Deep Learning for Computer Vision

Table of Contents

3d representation

  • depth map
  • voxel grid
  • point cloud
  • mesh
  • implicit function

From 2d image to depth map:

unet2d

From 2d image to 3d voxel grid:

  • Fully connected
  • Transformer
  • voxel tube (channel dimension as the z-axis of the camera)

From 2d image to point cloud

  • FC
  • Transformer

From 2d image to mesh

2d image -> 3d mask on a grid -> mesh -> deformed mesh

Model on 3d:

  • voxel grid: conv3d
  • point cloud: point-wise MLP (conv1d with kernel size 1)
  • mesh: graph convolution

Mean Average Precision (mAP) in Object detection

AP = area under Precision vs.
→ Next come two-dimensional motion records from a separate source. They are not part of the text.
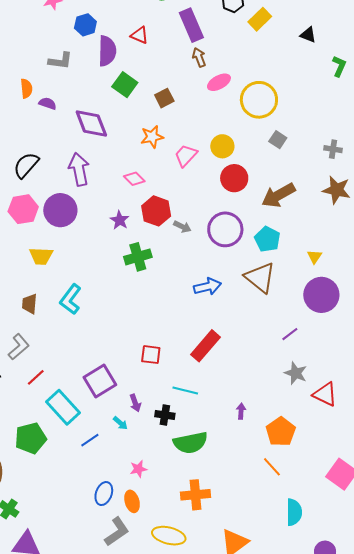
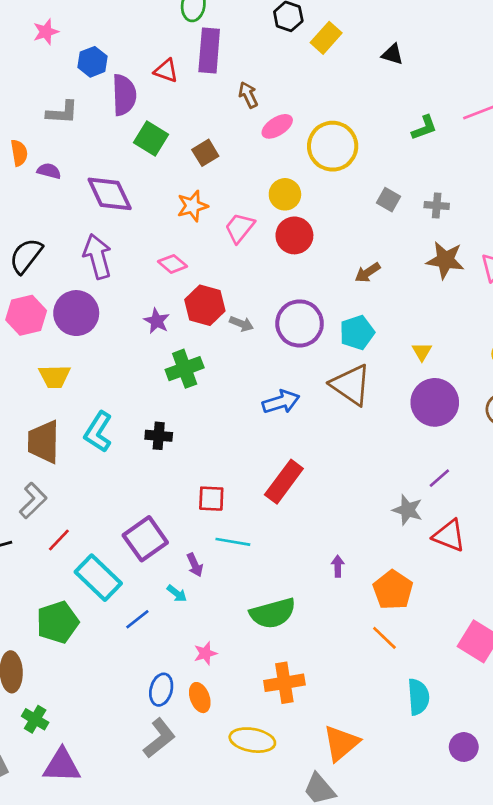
purple rectangle: (191, 25) -> (209, 50), moved, turned 32
green L-shape: (339, 66) -> (424, 128), moved, turned 50
gray square: (278, 140) -> (388, 200), moved
yellow circle: (222, 146) -> (285, 194), moved
red circle: (234, 178) -> (294, 235), moved
brown arrow: (278, 195) -> (368, 273), size x0.6
cyan pentagon: (267, 239) -> (357, 333), turned 30
brown trapezoid: (30, 304) -> (44, 442), size x1.6
purple line: (290, 334) -> (439, 478), moved
cyan line: (185, 391) -> (233, 542), moved
black cross: (165, 415) -> (159, 436), moved
gray L-shape: (117, 532) -> (159, 738), moved

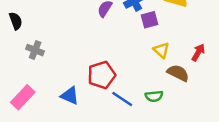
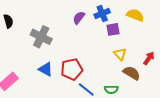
gray cross: (35, 50) -> (41, 37), moved, size x1.5
blue triangle: (70, 96) -> (46, 69), moved

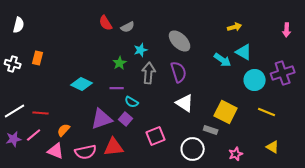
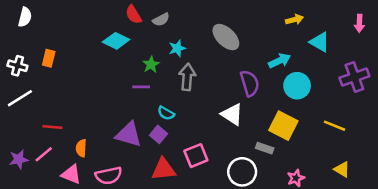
cyan triangle: (244, 52) -> (320, 42), moved
cyan arrow: (223, 60) -> (280, 61), turned -60
purple semicircle: (179, 72) -> (250, 83), moved
cyan circle: (255, 80) -> (297, 86), moved
cyan diamond: (82, 84) -> (116, 41), moved
purple line: (117, 88) -> (141, 87), moved
white line: (15, 111) -> (20, 98), moved
purple triangle: (102, 119) -> (129, 134), turned 35
orange semicircle: (64, 130) -> (81, 148), turned -40
red triangle: (114, 147) -> (164, 169), moved

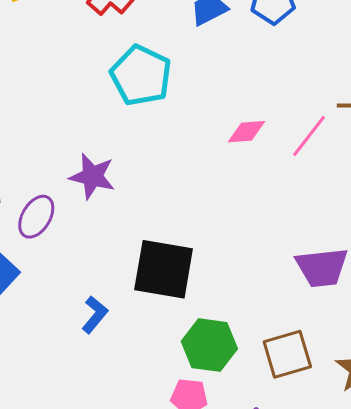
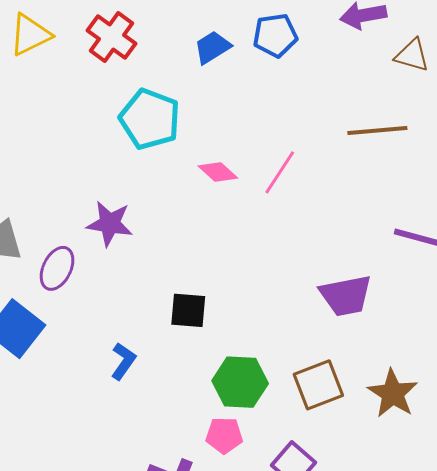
pink diamond: (246, 132) -> (218, 172), moved, turned 51
pink line: (309, 136) -> (280, 172), moved
black square: (164, 269) -> (188, 310), size x0.6

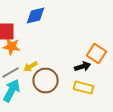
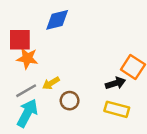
brown circle: (46, 80) -> (70, 101), size x0.6

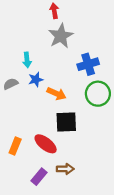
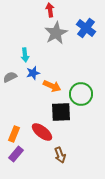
blue cross: (88, 64) -> (86, 28), moved, turned -36
green circle: (98, 94) -> (81, 94), moved
brown arrow: (65, 169) -> (60, 155), turned 70
purple rectangle: (39, 177) -> (16, 154), moved

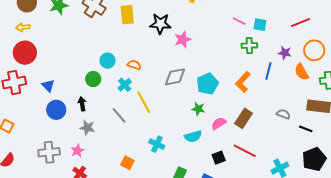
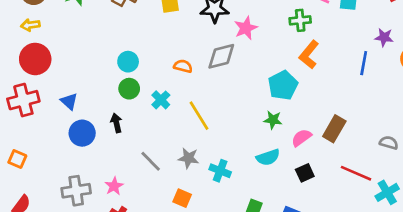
green cross: (249, 46) -> (300, 20), moved
cyan circle: (108, 61) -> (128, 62), moved
gray diamond: (175, 77) -> (221, 56), moved
orange L-shape: (243, 82) -> (309, 55), moved
cyan cross: (125, 85) -> (161, 100), moved
gray semicircle: (283, 114) -> (389, 143), moved
gray line: (119, 115) -> (151, 161), moved
gray star: (87, 128) -> (188, 158), moved
red line: (245, 151) -> (356, 173), moved
black square: (219, 158) -> (305, 173), moved

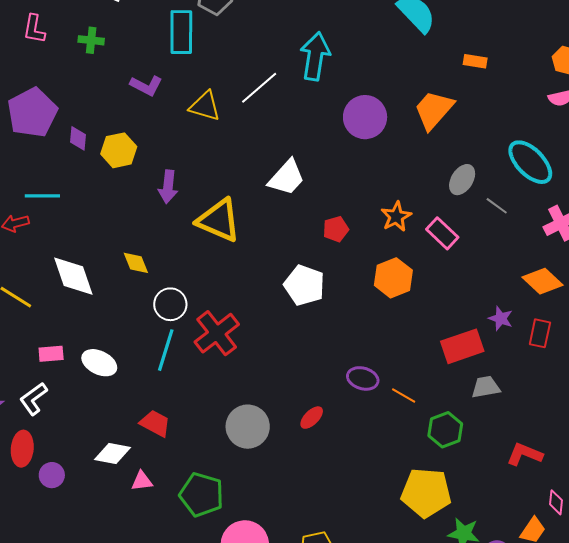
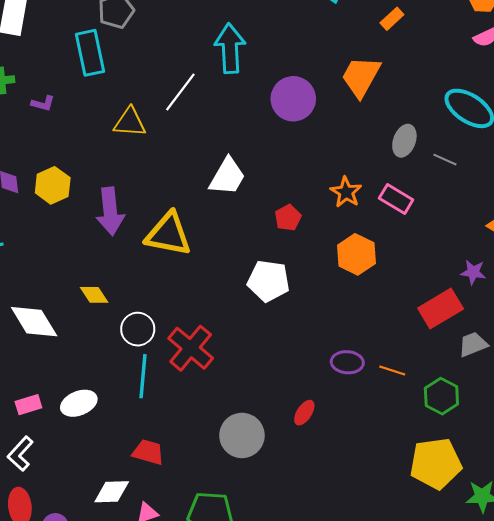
orange rectangle: (475, 61) -> (392, 19), turned -40
purple L-shape: (146, 86) -> (43, 103), moved, size x0.7
purple arrow: (168, 187) -> (110, 211), size x1.4
white ellipse: (99, 363) -> (79, 403), turned -36

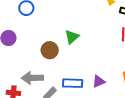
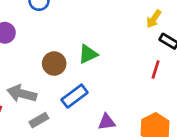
blue rectangle: (73, 83) -> (75, 96), moved, turned -54

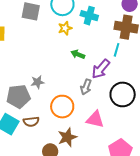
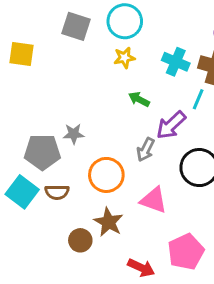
cyan cross: (89, 16) -> (176, 62), moved
brown star: (67, 137) -> (109, 222), turned -30

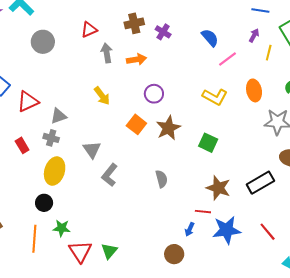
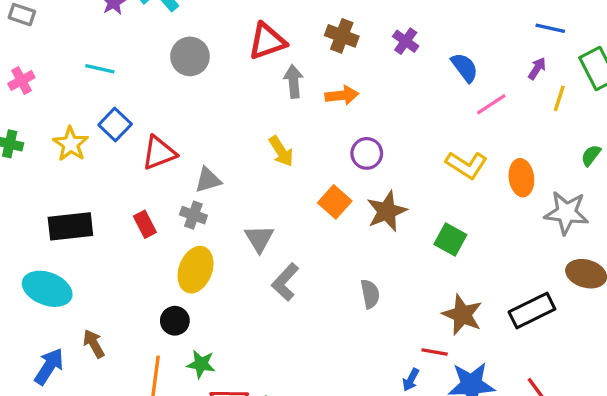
brown cross: (134, 23) -> (342, 36), turned 30
red triangle: (89, 30) -> (267, 41), size x1.4
purple cross: (163, 32) -> (406, 41), moved
orange ellipse: (254, 90) -> (521, 178), moved

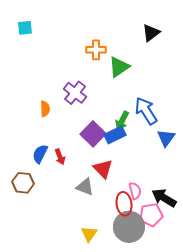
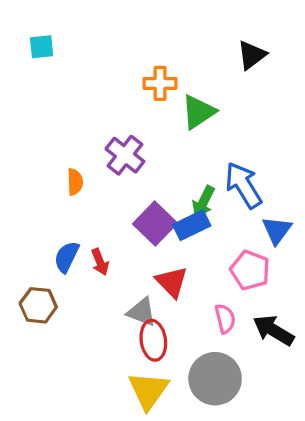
red ellipse: (124, 204) -> (153, 340), moved
pink pentagon: (151, 215) -> (250, 270), moved, turned 30
yellow triangle: (89, 234) -> (148, 390), size x1.5

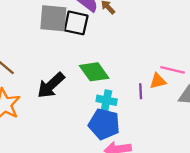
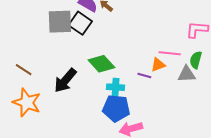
black square: (76, 23) -> (80, 23), turned 30
purple line: (141, 91) -> (144, 76), turned -64

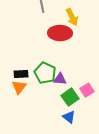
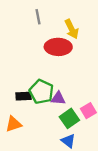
black rectangle: (21, 74) -> (24, 96), moved
orange triangle: (19, 87) -> (13, 124), moved, turned 35

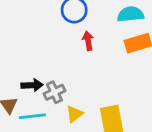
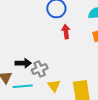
yellow triangle: (74, 114) -> (54, 86), turned -32

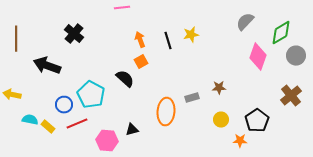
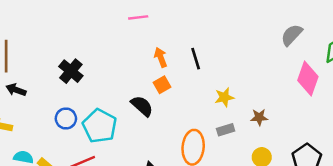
black cross: (74, 34) -> (71, 71), moved
yellow star: (191, 35) -> (224, 97), moved
black arrow: (47, 66) -> (16, 90), moved, size x0.6
blue circle: (64, 105) -> (66, 119), moved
Recall Curve

  • Pick a class (e.g. dog), and a threshold for IoU (e.g. 0.5, IoU > 0.5 means detected)
  • Sort all the predicted boxes by the probability of dog class.
  • Iterator all these boxes from high probability to low
    • Compute the Precision and Recall as if you set the threshold of probability to be the current value.
    • IoU > 0.5 means detected, otherwise not
  • plot this Precision and Recall curve and compute

To get AP=1, hit all GT boxes with IoU > 0.5 and have no FP detections ranked abover any TP

mAP

repeat AP for all classes, some different IoU thresholds.

R-CNN

non-DL region proposal; Resample the image in each region; CNN on each region; a class and bounding box per region;

Fast R-CNN

CNN on the entire image; non-DL region proposal; Resample the CNN feature in each region (e.g. into 7x7); small CNN on each region; a class and bounding box per region;

Faster R-CNN

same as Fast R-CNN, expect DL region proposal: On the CNN output feature map, add another CNN. every position on its output is a (K) anchor box(es): (a probability of being a region, the bbox).

Single Stage Object Detection (SSD)

All R-CNNs have two stages: region proposal + final bbox. SSD only has the first stage of Faster R-CNN. CNN on the entire image. Instead of a DL based region proposal, SSD outputs the class and the bbox at these anchor box directly. SSD is 10x faster than Faster R-CNN but not as accurate.